→ **Records for this task**:
※
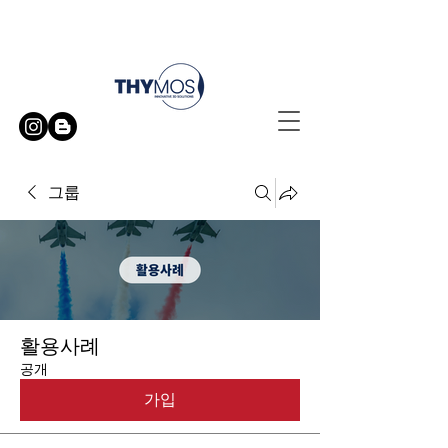
무료 방문 시연 신청하기
그룹
활용사례
공개
가입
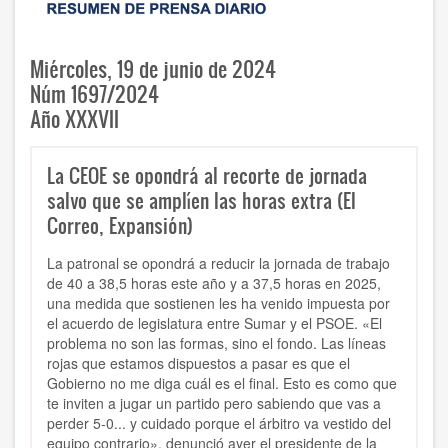
Miércoles, 19 de junio de 2024
Núm 1697/2024
Año XXXVII
La CEOE se opondrá al recorte de jornada
salvo que se amplíen las horas extra (El
Correo, Expansión)
La patronal se opondrá a reducir la jornada de trabajo
de 40 a 38,5 horas este año y a 37,5 horas en 2025,
una medida que sostienen les ha venido impuesta por
el acuerdo de legislatura entre Sumar y el PSOE. «El
problema no son las formas, sino el fondo. Las líneas
rojas que estamos dispuestos a pasar es que el
Gobierno no me diga cuál es el final. Esto es como que
te inviten a jugar un partido pero sabiendo que vas a
perder 5-0... y cuidado porque el árbitro va vestido del
equipo contrario», denunció ayer el presidente de la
※
→ **Problem to solve**:
Everything from the line containing "perder 5-0... y" to the end of the records must be written out exactly; include both of those lines and no others.

→ **Finished task**:
perder 5-0... y cuidado porque el árbitro va vestido del
equipo contrario», denunció ayer el presidente de la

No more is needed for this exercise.